Exercise |
Find and copy each line of the data that includes "precio".

[Saved data entries]

◇ ◇ ◇

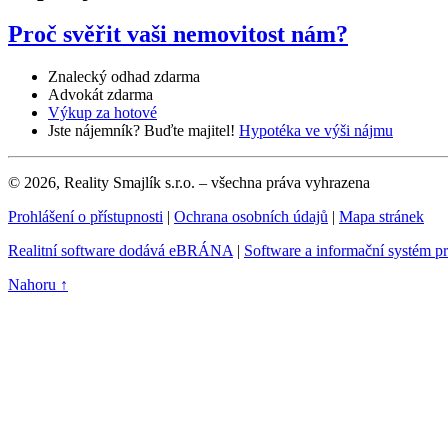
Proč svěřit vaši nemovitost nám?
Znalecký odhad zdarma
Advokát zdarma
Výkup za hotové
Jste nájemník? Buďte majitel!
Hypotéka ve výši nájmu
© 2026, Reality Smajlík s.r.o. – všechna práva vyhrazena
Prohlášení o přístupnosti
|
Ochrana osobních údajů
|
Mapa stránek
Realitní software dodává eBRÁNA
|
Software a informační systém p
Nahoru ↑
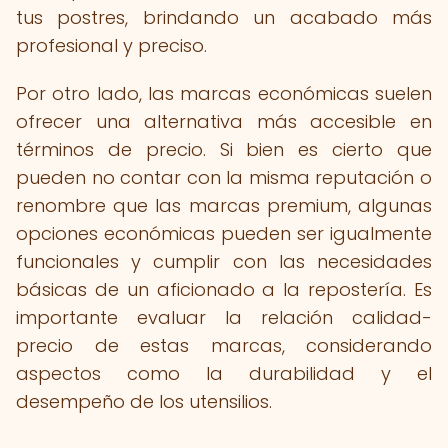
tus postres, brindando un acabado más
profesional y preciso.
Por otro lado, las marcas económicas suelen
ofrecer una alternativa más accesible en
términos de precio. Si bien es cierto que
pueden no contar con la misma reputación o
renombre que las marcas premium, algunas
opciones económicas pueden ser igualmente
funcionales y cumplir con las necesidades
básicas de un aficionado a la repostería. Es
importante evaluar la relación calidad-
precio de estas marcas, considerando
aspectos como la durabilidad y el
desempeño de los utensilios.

◇ ◇ ◇

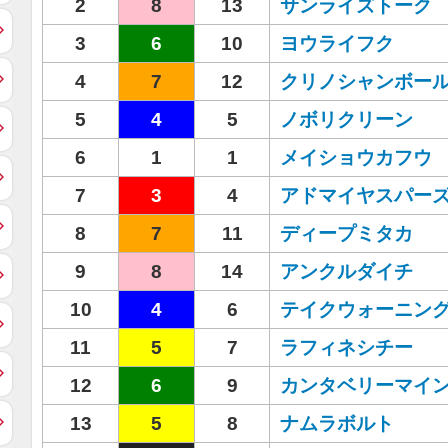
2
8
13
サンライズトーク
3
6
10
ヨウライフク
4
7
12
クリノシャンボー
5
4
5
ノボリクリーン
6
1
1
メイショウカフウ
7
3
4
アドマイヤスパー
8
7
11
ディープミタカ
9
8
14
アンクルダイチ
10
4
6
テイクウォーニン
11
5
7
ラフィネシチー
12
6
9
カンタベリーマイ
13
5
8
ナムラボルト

◇ ◇ ◇

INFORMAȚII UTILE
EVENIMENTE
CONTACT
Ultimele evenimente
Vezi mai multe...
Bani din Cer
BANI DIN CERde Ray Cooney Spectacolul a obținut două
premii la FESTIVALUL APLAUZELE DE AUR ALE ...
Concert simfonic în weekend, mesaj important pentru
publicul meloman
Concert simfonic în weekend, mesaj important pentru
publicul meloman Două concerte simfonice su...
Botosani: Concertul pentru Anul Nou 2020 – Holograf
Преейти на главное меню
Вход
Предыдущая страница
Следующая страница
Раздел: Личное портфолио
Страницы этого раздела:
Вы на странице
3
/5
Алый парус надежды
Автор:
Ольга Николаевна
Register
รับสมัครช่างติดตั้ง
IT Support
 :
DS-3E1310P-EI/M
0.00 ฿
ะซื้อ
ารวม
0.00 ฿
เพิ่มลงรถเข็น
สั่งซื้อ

◇ ◇ ◇

Written solution |
términos de precio. Si bien es cierto que
precio de estas marcas, considerando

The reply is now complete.